After having used a translation and rescaling, we can assume that $\alpha=0$ and $\beta=1$. Assume that $1\lt i\lt n$. Denote $X_{(i)}$ the $i$th greater element among $X_1,\dots,X_n$ (which is almost surely well-defined, as the vector $\left(X_1,\dots,X_n\right)$ has a continuous distribution).
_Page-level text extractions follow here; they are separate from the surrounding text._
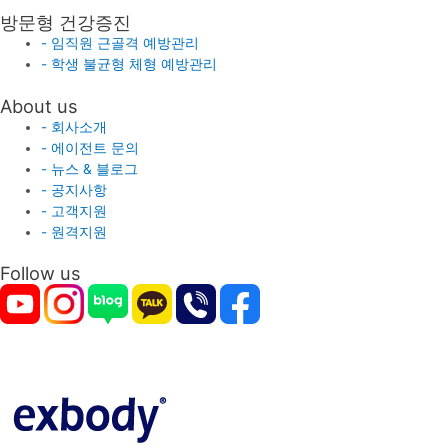
방문형 건강증진
- 임직원 근골격 예방관리
- 학생 불균형 체형 예방관리
About us
- 회사소개
- 에이전트 문의
- 뉴스 & 블로그
- 공지사항
- 고객지원
- 원격지원
Follow us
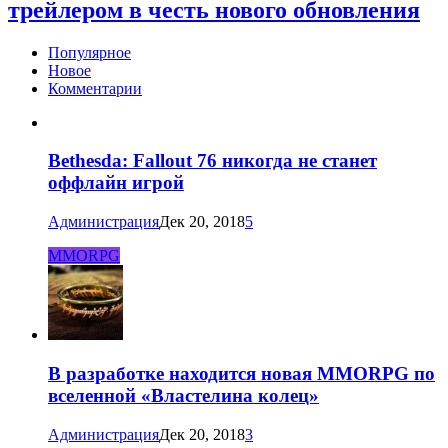
трейлером в честь нового обновления
Популярное
Новое
Комментарии
Bethesda: Fallout 76 никогда не станет
оффлайн игрой
Администрация
Дек 20, 2018
5
MMORPG
В разработке находится новая MMORPG по
вселенной «Властелина колец»
Администрация
Дек 20, 2018
3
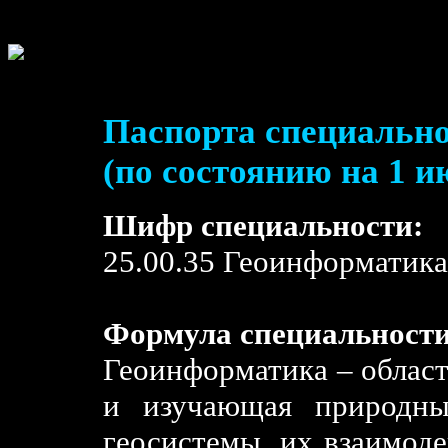
Паспорта специально
(по состоянию на 1 и
Шифр специальности:
25.00.35 Геоинформатика
Формула специальности
Геоинформатика – област
и изучающая природны
геосистемы, их взаимоде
Then for each Borel subset $B$ of $\mathbb R^2$, we have, by symmetry, $$ \mathbb E\left[\left(\frac{X_{(1)}+X_{(n)}}2-X_{(i)} \right)\mathbf 1\left\{\left(X_{(1)},X_{(n)}\right)\in B\right\} \right]\\ = n!\mathbb E\left[\left(\frac{X_{1}+X_{n}}2-X_{i} \right)\mathbf 1\left\{\left(X_{1},X_{n}\right)\in B\right\} \mathbf 1\left\{X_1\lt X_2\lt \dots X_i\lt \dots \lt X_n \right\} \right]. $$
Now, we use the fact that if $a$ and $b$ are two fixed real numbers such that $0\leqslant a\lt b\leqslant 1$, then $$\int_0^1\mathbf 1\left\{a\lt x_2\lt\dots \lt x_{i-1}\lt b\right\}\mathrm dx_2\dots dx_{i-1}=\frac{\left(b-a\right)^{i-2}}{(i-2)!} \mbox{ and } $$ $$\int_0^1\mathbf 1\left\{a\lt x_{i+1} \lt\dots \lt x_{n-1}\lt b\right\}\mathrm dx_{i+1} \dots dx_{n-1}=\frac{\left(b-a\right)^{n-i-1}}{(n-i-1)!} . $$ We get, using independence and then the fact that $\left(X_1,X_i,X_n\right)$ has the same distribution as $\left(X_1,X_2,X_3\right)$, $$ \mathbb E\left[\left(\frac{X_{(1)}+X_{(n)}}2-X_{(i)} \right)\mathbf 1\left\{\left(X_{(1)},X_{(n)}\right)\in B\right\} \right]\\ = \frac{ n!}{\left(i-2\right)!\left(n-i-1\right)!} \mathbb E\left[\left(\frac{X_{1}+X_{n}}2-X_{i} \right)\mathbf 1\left\{\left(X_{1},X_{n}\right)\in B\right\}\left(X_i-X_1\right)^{i-2}\left(X_n-X_i\right)^{n-i-1} \mathbf 1\left\{X_1\lt X_i\lt X_n \right\} \right]\\ = \frac{ n!}{\left(i-2\right)!\left(n-i-1\right)!} \mathbb E\left[\left(\frac{X_{1}+X_{3}}2-X_{2} \right)\mathbf 1\left\{\left(X_{1},X_{3}\right)\in B\right\}\left(X_2-X_1\right)^{i-2}\left(X_3-X_2\right)^{n-i-1} \mathbf 1\left\{X_1\lt X_2\lt X_3 \right\} \right]. $$
Define $A :=\sum_{i=2}^{n-1} \mathbb E\left[\left(\frac{X_{(1)}+X_{(n)}}2-X_{(i)} \right)\mathbf 1\left\{\left(X_{(1)},X_{(n)}\right)\in B\right\} \right]$. In view of the previous computations, we have $$A=\sum_{j=0}^{n-3}\frac{n!}{j!(n-3-j)!} \mathbb E\left[\left(\frac{X_{1}+X_{3}}2-X_{2} \right)\mathbf 1\left\{\left(X_{1},X_{3}\right)\in B\right\}\left(X_2-X_1\right)^{j}\left(X_3-X_2\right)^{n-3-j} \mathbf 1\left\{X_1\lt X_2\lt X_3 \right\} \right] \\ =n(n-1) (n-2) \mathbb E\left[\left(\frac{X_{1}+X_{3}}2-X_{2} \right)\mathbf 1\left\{\left(X_{1},X_{3}\right)\in B\right\} \left(X_3-X_1\right)^{n-3} \mathbf 1\left\{X_1\lt X_2\lt X_3 \right\} \right] .$$ Starting to integrate the last expectation with respect to $X_2$, we derive that $A=0$. We therefore showed that $$\mathbb E\left[\sum_{i=2}^{n-1}X_{(i)}\mid X_{(1) },X_{(n)} \right] =\frac{n-2}2\left(X_{(1)} + X_{(n)} \right).$$ To conclude the wanted result, it suffices to notice that $\sum_{i=1}^nX_i= \sum_{i=1}^nX_ { (i)}$.